Samarinda – Proses pembelajaran tatap muka (PTM) tingkat sekolah dasar (SD) dan sekolah menengah pertama (SMP) di Kota Samarinda diketahui sudah mulai berjalan sejak Senin (20/9/2021) lalu.
Meski demikian, mengingat masa pandemi Covid-19 yang belum berakhir, pemerintah pun menganjurkan beberapa ketentuan protokol kesehatan (prokes) yang menjadi hal utama saat berlangsungnya PTM, seperti penetapan kapasitas maksimal ruang dan waktu jam pembelajaran.
“Kita di Pemkot Samarinda sudah membuka PTM, namun dengan standar prokes yang ketat. Jam belajar sementara baru diperbolehkan 2 jam, maksimum 50 persen,” sebut Wali Kota Samarinda Andi Harun, beberapa waktu lalu.

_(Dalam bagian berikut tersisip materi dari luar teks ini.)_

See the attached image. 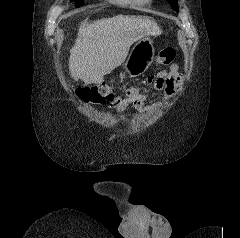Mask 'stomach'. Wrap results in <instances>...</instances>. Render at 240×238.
Wrapping results in <instances>:
<instances>
[{
	"mask_svg": "<svg viewBox=\"0 0 240 238\" xmlns=\"http://www.w3.org/2000/svg\"><path fill=\"white\" fill-rule=\"evenodd\" d=\"M155 48L151 37H144L136 41L129 56L123 64L122 72L130 77H137L144 73L152 64Z\"/></svg>",
	"mask_w": 240,
	"mask_h": 238,
	"instance_id": "stomach-1",
	"label": "stomach"
}]
</instances>
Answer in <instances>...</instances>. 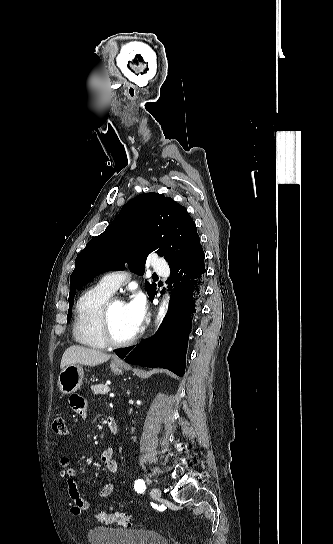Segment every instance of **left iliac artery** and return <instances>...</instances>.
<instances>
[{"label":"left iliac artery","instance_id":"1","mask_svg":"<svg viewBox=\"0 0 333 544\" xmlns=\"http://www.w3.org/2000/svg\"><path fill=\"white\" fill-rule=\"evenodd\" d=\"M134 489L138 493H143L145 491V489H146V485H145L144 480H142V479L136 480L135 484H134Z\"/></svg>","mask_w":333,"mask_h":544}]
</instances>
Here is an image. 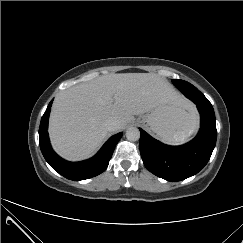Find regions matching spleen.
Returning <instances> with one entry per match:
<instances>
[{
    "label": "spleen",
    "instance_id": "spleen-1",
    "mask_svg": "<svg viewBox=\"0 0 243 243\" xmlns=\"http://www.w3.org/2000/svg\"><path fill=\"white\" fill-rule=\"evenodd\" d=\"M181 142H183V141H178V142H176V143H181Z\"/></svg>",
    "mask_w": 243,
    "mask_h": 243
}]
</instances>
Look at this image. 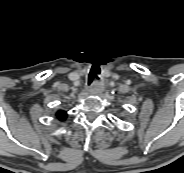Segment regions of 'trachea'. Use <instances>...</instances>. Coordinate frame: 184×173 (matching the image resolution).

Bukan hanya itu, sebut Andi Harun, semua pendidik dan tenaga kependidikannya sudah harus divaksin. Begitu pula dengan siswanya harus dinyatakan sehat.
Kemudian, pentingnya perhatian terhadap standar operasional prosedur (SOP) mulai dari rumah sampai ke sekolah.
Dikatakannya juga kalau kegiatan belajar mengajar selama di sekolah yang mengindahkan prokes Covid-19 itu diawasi oleh Satuan Tugas(Satgas) Penanganan Covid-19. Baik di tingkat kelurahan maupun kecamatan.
Sehingga sangat diharapkan, ketentuan standar yang telah disebutkan tadi dapat dipegang teguh dan dipatuhi guna kewaspadaan diri kendati Samarinda sudah berada di Pemberlakuan Pembatasan Kegiatan Masyarakat (PPKM) Level 2.
“Kita berharap standar ini dipegang teguh dan dipatuhi agar kewaspadaan kita tetap berada di level tertinggi walau kita sudah ada di PPKM Level 2,” tegas Andi Harun.
Sebagai wali kota yang pantang menyerah, Andi pun meyakini jika semua masyarakat dapat berkolaborasi dalam mematuhi hal-hal yang dinilai dapat menekan tingkat penyebaran Covid-19, maka kasus Covid-19 pun akan terus melandai.
“Saya yakin kalau kita benar-benar mematuhi itu, maka insyaallah akan terhindar dari Covid-19. Saya juga masih menganjurkan dan mengimbau agar anak 12 tahun ke atas untuk tidak banyak melakukan aktivitas di luar rumah untuk menghindari terjangkit Covid-19,” pungkasnya.